159 A. 69 | Pa. Super. Ct. | 1931
Argued December 14, 1931. This is an action on a life insurance policy. The question involved is whether death was the result, "directly and independently of all other causes, of bodily injuries, effected solely through external, violent and accidental means."
Shortly after midnight on November 30, 1928, a private watchman, in plain clothes, saw the insured, with four companions, "roaming" in an automobile in the neighborhood which he was guarding. He paid little attention to them until he saw them get out of the car at Third and South Streets, Philadelphia, and start toward South Street. He then walked to the car, looked in, and, by the use of his flashlight, saw New York license plates lying on the front seat, although there were Pennsylvania tags attached to the car. He followed the men, remaining 150 feet behind them. At 220 South Street, one of the group, later identified as the insured, walked into Levy's Sporting Goods Store doorway, which is about 20 or 25 feet deep with display *476 windows on either side, containing firearms, jewelry, sporting goods, etc. In a moment this man returned to the pavement, joined his companions, and they continued down the street to 212 South Street, where there is the same kind of a store, and the insured again entered the doorway, the others remaining at the curb as before. The watchman walked rapidly toward them and the other four men started to run, the insured following behind 10 or 15 feet. The watchman shouted to them to halt, but instead of stopping they increased their speed, and thereupon he fired two warning shots in the air. By this time they turned north on Second Street, and shortly thereafter the insured "slowed down," partly turned, placed his hand in his hip pocket — then the watchman fired the fatal shot. The bullet entered his brain, causing almost instant death. When his body was picked up, it was discovered that he had in his hand a 32-calibre revolver.

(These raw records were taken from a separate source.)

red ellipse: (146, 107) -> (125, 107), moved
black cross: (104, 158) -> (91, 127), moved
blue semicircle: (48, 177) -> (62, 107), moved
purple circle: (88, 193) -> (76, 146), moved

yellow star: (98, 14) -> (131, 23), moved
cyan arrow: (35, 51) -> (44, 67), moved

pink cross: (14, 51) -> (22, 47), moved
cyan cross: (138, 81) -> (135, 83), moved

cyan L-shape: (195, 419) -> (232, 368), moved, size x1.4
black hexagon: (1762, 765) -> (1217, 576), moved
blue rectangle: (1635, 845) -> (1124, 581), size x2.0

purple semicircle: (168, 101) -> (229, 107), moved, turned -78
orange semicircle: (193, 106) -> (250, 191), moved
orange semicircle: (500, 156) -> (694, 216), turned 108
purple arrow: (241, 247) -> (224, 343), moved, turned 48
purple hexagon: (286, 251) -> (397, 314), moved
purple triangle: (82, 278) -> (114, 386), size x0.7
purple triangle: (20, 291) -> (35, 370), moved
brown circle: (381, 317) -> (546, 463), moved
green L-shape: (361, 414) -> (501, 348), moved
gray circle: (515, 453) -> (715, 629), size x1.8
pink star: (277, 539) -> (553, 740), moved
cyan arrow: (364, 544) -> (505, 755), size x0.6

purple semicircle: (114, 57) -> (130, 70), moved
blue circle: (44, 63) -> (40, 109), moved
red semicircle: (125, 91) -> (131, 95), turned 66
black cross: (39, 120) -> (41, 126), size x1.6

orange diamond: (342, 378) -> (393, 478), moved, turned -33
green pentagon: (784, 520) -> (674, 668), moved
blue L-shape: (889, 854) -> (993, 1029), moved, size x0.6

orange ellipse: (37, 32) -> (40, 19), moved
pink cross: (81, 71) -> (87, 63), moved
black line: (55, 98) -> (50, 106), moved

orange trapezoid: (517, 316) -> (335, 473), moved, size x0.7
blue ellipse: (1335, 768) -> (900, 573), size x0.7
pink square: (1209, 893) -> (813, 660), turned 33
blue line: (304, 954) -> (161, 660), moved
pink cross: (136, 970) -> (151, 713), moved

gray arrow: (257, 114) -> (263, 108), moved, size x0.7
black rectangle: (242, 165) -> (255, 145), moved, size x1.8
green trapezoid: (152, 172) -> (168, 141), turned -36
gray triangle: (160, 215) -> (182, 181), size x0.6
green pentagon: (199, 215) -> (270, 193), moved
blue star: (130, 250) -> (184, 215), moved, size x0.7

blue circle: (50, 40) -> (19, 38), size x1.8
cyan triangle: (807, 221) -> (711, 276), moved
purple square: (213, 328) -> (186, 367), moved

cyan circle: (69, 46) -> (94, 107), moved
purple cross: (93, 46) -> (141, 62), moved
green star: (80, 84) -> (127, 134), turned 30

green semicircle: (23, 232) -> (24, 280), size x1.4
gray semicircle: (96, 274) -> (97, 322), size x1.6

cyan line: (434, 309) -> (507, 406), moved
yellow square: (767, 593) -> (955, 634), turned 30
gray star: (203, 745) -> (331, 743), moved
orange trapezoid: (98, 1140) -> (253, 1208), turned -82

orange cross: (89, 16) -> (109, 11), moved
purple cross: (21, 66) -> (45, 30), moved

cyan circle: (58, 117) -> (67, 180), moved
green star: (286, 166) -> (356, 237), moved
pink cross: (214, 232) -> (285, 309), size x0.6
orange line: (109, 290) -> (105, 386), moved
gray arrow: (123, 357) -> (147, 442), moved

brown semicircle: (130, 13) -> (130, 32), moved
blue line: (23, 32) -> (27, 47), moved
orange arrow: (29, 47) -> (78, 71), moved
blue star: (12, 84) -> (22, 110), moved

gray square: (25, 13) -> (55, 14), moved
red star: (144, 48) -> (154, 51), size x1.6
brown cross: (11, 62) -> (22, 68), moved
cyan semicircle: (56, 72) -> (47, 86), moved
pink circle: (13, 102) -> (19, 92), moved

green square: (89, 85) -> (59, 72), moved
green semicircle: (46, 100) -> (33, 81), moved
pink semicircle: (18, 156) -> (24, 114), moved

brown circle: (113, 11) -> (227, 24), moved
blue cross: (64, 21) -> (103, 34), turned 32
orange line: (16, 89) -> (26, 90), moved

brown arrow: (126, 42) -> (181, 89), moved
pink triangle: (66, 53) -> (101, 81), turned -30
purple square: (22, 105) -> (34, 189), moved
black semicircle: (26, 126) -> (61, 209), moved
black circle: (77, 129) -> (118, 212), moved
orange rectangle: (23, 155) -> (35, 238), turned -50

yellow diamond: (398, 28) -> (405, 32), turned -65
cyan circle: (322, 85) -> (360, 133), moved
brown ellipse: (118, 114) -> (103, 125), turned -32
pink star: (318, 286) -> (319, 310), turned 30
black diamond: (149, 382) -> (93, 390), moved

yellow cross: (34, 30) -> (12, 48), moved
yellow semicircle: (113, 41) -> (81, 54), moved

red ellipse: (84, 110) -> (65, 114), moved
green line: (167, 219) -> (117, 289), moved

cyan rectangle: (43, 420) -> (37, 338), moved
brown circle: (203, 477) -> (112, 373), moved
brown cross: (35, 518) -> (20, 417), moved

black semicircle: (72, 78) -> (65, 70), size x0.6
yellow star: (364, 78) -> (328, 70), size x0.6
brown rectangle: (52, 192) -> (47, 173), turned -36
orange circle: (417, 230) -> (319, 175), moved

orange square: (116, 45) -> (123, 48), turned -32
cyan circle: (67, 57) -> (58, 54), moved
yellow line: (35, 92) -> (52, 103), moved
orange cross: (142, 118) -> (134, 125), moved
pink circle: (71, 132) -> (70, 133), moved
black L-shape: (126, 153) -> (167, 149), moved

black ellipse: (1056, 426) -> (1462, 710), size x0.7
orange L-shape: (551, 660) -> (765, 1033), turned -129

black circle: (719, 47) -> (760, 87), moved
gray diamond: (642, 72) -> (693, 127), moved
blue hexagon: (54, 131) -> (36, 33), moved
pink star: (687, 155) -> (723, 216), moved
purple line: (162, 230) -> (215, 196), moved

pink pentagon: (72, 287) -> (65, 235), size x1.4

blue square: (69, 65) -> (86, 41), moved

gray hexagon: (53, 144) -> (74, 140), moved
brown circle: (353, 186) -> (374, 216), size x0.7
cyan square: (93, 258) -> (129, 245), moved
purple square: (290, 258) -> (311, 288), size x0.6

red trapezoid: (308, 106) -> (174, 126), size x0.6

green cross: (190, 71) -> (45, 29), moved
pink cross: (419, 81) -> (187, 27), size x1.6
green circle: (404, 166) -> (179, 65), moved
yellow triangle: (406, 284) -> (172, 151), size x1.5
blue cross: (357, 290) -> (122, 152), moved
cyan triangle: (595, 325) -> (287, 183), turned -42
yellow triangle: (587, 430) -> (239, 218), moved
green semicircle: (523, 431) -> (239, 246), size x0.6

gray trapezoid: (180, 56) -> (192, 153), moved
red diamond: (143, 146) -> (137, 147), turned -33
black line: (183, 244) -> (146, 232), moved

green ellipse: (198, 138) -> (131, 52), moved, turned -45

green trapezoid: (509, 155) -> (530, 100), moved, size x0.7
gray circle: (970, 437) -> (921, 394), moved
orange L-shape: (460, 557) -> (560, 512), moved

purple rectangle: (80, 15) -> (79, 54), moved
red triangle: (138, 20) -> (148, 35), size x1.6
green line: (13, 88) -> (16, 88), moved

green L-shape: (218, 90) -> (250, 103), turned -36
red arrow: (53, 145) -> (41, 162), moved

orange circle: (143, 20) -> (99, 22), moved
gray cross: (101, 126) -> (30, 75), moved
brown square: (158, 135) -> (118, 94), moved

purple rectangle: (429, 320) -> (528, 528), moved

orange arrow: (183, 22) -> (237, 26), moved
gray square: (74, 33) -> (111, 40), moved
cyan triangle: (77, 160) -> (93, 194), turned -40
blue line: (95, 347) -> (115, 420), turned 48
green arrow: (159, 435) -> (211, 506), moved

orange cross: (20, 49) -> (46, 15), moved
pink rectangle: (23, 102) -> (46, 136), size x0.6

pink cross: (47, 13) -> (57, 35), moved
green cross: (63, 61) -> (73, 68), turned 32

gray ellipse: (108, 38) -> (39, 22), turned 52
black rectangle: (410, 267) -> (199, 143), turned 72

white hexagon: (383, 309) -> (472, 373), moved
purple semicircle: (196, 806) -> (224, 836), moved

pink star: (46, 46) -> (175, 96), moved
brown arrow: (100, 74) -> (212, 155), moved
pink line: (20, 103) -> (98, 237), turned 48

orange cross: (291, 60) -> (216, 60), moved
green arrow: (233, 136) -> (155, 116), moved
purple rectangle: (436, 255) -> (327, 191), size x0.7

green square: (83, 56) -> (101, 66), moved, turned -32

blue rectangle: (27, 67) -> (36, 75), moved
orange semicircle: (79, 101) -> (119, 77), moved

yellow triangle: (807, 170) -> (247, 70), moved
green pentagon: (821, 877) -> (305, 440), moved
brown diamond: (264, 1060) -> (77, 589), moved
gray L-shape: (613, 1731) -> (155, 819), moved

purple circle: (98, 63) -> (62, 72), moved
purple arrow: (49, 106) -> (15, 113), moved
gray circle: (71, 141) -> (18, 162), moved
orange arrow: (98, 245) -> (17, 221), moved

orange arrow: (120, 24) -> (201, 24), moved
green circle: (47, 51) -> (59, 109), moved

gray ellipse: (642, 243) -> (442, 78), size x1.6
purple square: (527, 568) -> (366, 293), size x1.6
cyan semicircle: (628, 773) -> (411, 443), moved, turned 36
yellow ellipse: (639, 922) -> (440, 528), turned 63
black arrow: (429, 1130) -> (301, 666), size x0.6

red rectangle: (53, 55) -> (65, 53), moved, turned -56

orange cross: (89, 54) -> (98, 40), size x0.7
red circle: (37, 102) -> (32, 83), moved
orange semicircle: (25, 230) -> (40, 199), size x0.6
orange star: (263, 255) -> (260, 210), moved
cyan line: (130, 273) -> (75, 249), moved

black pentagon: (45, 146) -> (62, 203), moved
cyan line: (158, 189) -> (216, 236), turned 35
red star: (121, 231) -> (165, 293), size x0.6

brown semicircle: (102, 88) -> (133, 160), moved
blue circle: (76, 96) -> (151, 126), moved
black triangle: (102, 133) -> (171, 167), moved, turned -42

The learned judge below, sitting without a jury, found for the plaintiff.
There is no dispute that the insured met his death through external and violent means, but was it by accidental means? The answer depends on whether the insured culpably provoked or induced the act which resulted in his death. If his death was the natural and probable consequence of his own act and should have been foreseen, it was not effected by accidental means: Erb v. Commercial Mut. Acc. Co.,
In Price v. Occidental Life Ins. Co.,
In McKeon v. National Cas. Co., (Mo.)
Whether one intentionally exposes himself to a risk is usually a question of fact for the jury and not for the court, as a matter of law: Union Cas. Surety Co. v. Harroll, supra; Campbell v. Fidelity Cas. Co. of New York, 60 S.W. 492; Johnson v. London Guarantee Acc. Co., supra. There is no evidence that this insured was engaged in the commission of, or that the watchman knew that he had committed, a crime; he was not a fleeing felon. The record does not irrefutably show that the shooting was the probable consequence *478 of the insured's own act. His walking on the sidewalk, looking in windows, and then running away from a man attired as a civilian, firing a revolver, do not indicate that he was an aggressor, or that he was doing any voluntary act which reasonable prudence would have pronounced dangerous. He was endeavoring to escape from, rather than to provoke, an encounter. To sustain the appellant's contention that the death was the natural and probable result of his own conduct, we must conclusively presume that he was engaged in the commission of a crime, which is unwarranted by the facts. Certainly, the appellant would not have been entitled to binding instructions, if a jury had been sitting. We find no merit in the fifth assignment of error which complains of the trial judge's refusing to find, as a conclusion of law, that "under all the evidence, the verdict must be in favor of the defendant."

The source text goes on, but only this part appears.